Source data
+++
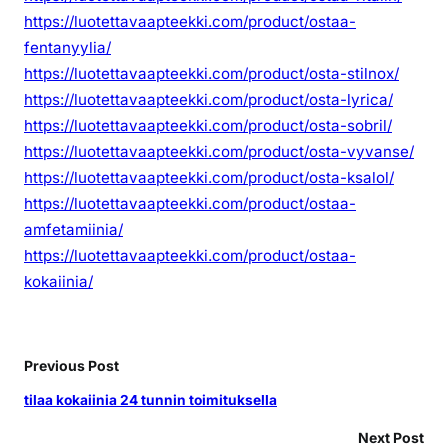
https://luotettavaapteekki.com/product/ostaa-
fentanyylia/
https://luotettavaapteekki.com/product/osta-stilnox/
https://luotettavaapteekki.com/product/osta-lyrica/
https://luotettavaapteekki.com/product/osta-sobril/
https://luotettavaapteekki.com/product/osta-vyvanse/
https://luotettavaapteekki.com/product/osta-ksalol/
https://luotettavaapteekki.com/product/ostaa-
amfetamiinia/
https://luotettavaapteekki.com/product/ostaa-
kokaiinia/
Previous Post
tilaa kokaiinia 24 tunnin toimituksella
Next Post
+++
_PROBLEM REQUIREMENTS_.
Repeat each of the records exactly as written, except for the pictures, which are to be left out.

_REPLY_.
https://luotettavaapteekki.com/product/ostaa-
fentanyylia/
https://luotettavaapteekki.com/product/osta-stilnox/
https://luotettavaapteekki.com/product/osta-lyrica/
https://luotettavaapteekki.com/product/osta-sobril/
https://luotettavaapteekki.com/product/osta-vyvanse/
https://luotettavaapteekki.com/product/osta-ksalol/
https://luotettavaapteekki.com/product/ostaa-
amfetamiinia/
https://luotettavaapteekki.com/product/ostaa-
kokaiinia/
Previous Post
tilaa kokaiinia 24 tunnin toimituksella
Next Post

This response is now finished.